L'unité de l'empire franc, rêvé par Brunehaut était réalisé par le fils de son ennemie.
Le prix de cette reconstruction, résultat de tant de meurtres, de misères allait être lourd de conséquence pour l'avenir de la dynastie mérovingienne. Cette victoire obtenu par Clotaire, avec l'aide des grands qui défendaient leur indépendance, sur l'ordre monarchique tant voulu par Brunehaut avait semé en son sein le germe de sa perte.
Le maire de Burgondie, Warnachaire, qui avait efficacement coopéré à la perte de Brunehilde, (Brunehaut), fit jurer au roi qu'il ne le déposséderait jamais de sa charge, et Chlother prit vraisemblablement le même engagement envers le maire d'Austrasie. C'est cette perte d'autorité des rois mérovingiens, devant l'autorité grandissante des maires du palais, consolidée par la promesse de Clotaire qui finit par entraîner la perte des mérovingiens au profit d'un maire du palais à l'autorité reconnue par tous les grands. La voie était ouverte maintenant à l'établissement d'une nouvelle dynastie ; celle des carolingiens.
 
Les restes de Brunehaut furent transportés dans l'abbaye de Saint-Martin d'Autun, (abbaye aujourd'hui détruite), qu'elle avait fondée avec l'évêque Syagrius, et enfermés dans un sarcophage de marbre blanc.
On sait par la vie de saint Hugues que « Brunehaut décora l'église de colonnes de marbre, de poutres de sapin, et d'admirables mosaïques »

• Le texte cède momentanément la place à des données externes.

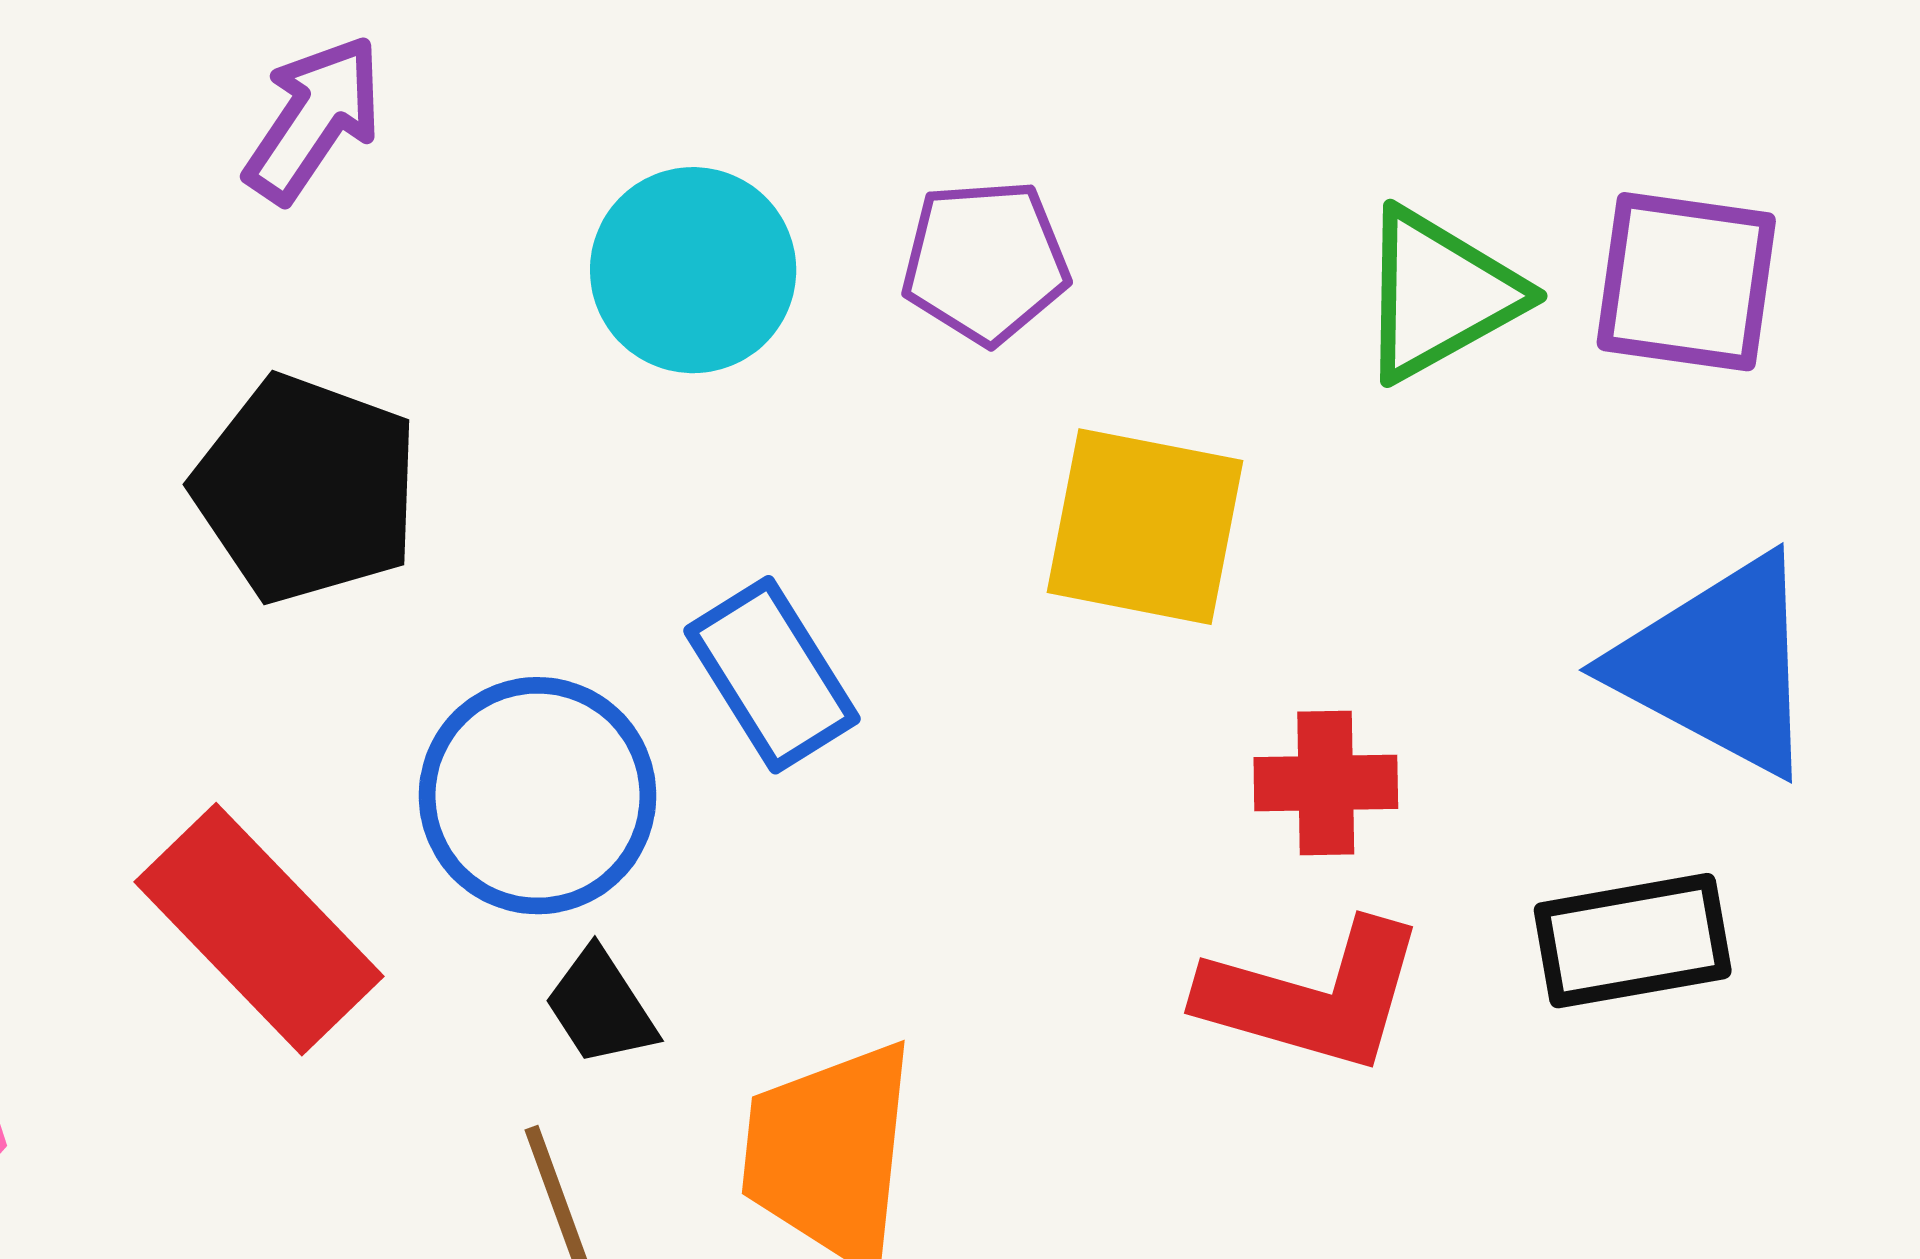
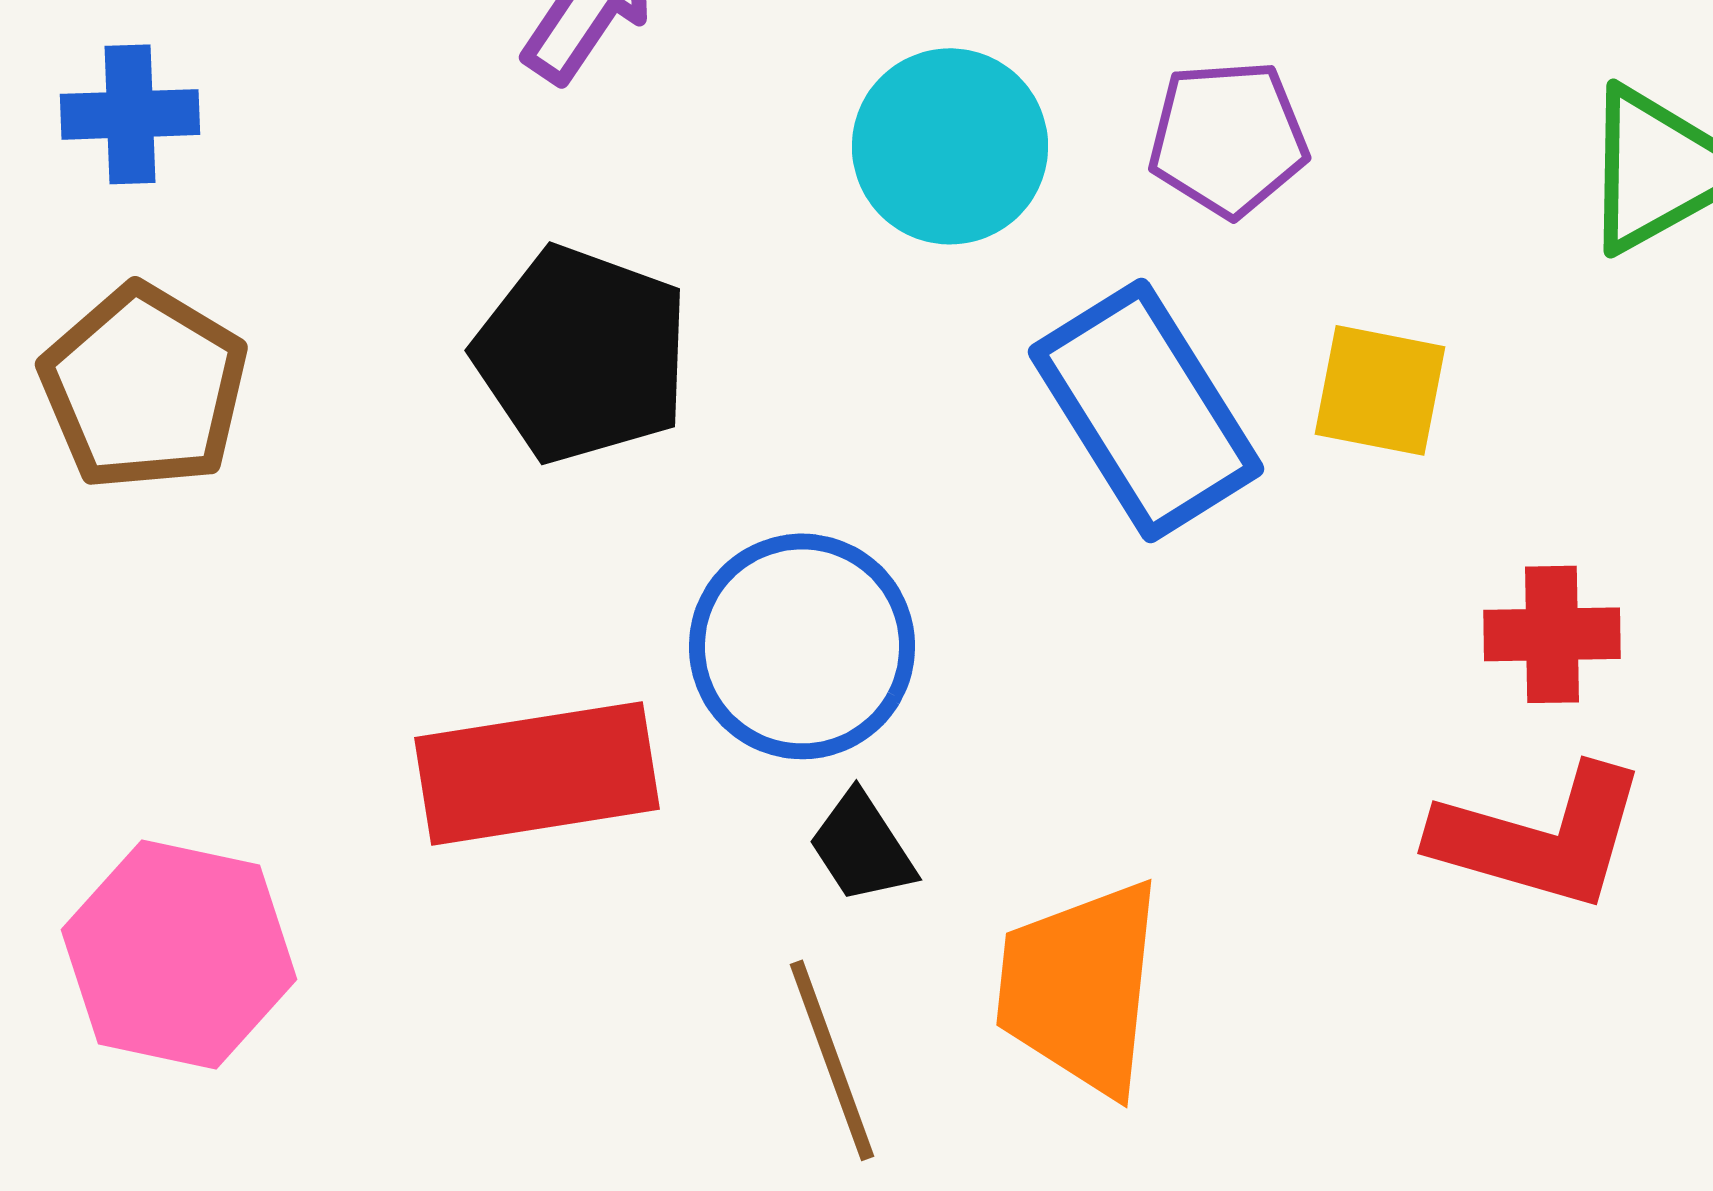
yellow square: (1145, 527) -> (1380, 390), size x0.7
blue rectangle: (772, 675) -> (1146, 410), moved, size x1.4
red rectangle: (259, 929) -> (537, 773), turned -55

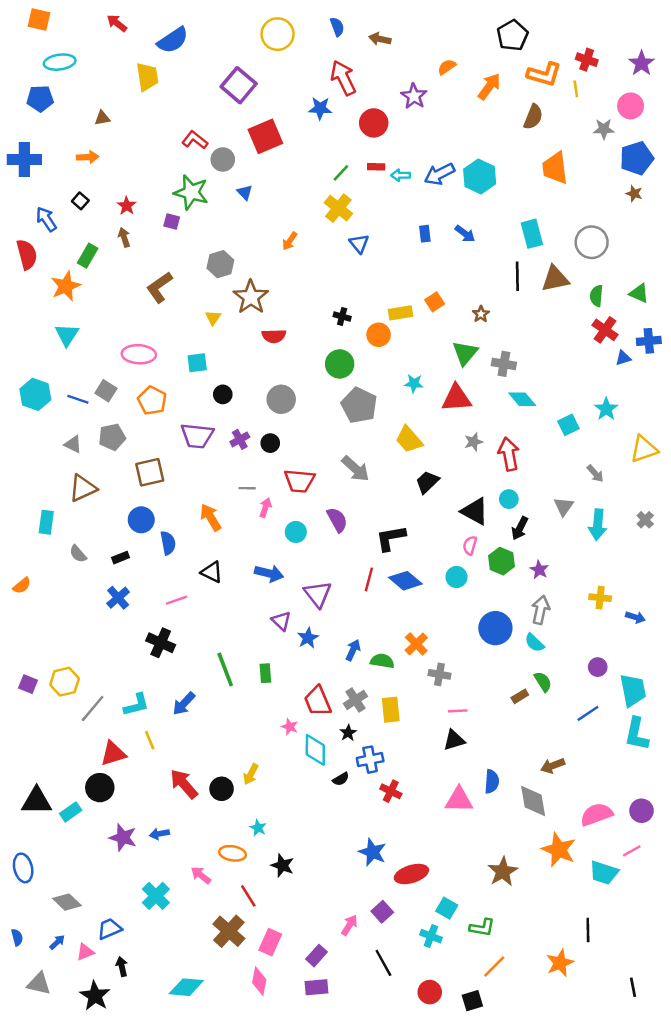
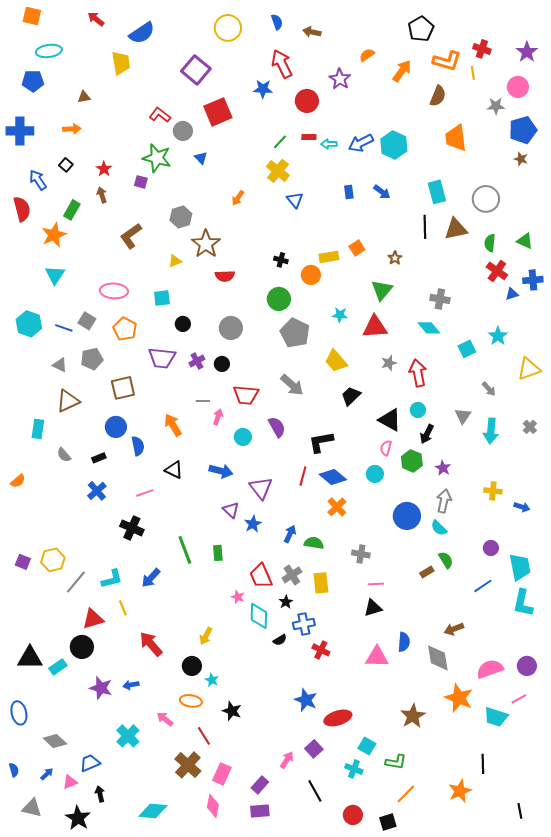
yellow triangle: (213, 318) -> (175, 261), turned 32
gray cross: (504, 364) -> (440, 299), moved
orange cross: (416, 644) -> (337, 507), moved
black circle: (222, 789) -> (192, 666), moved

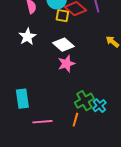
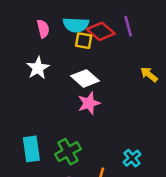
green cross: (84, 101) -> (68, 152), moved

Un millénaire plus tard, le sarcophage sera ouvert. On y trouvera un éperon et un peu de poussière.



SOURCE :
Chronique de Frégédaire - Traduction Guizot - Collection des Mémoires relatifs à l'histoire de France. tome II, pp. 191 - 192. L'orthographe des noms propres a été conservé dans le texte.
Texte reproduit dans "LA BOURGOGNE AU MOYEN-AGE" Document d'archives. Académie de Dijon. Centre Régional de recherche et de Documentation pédagogiques.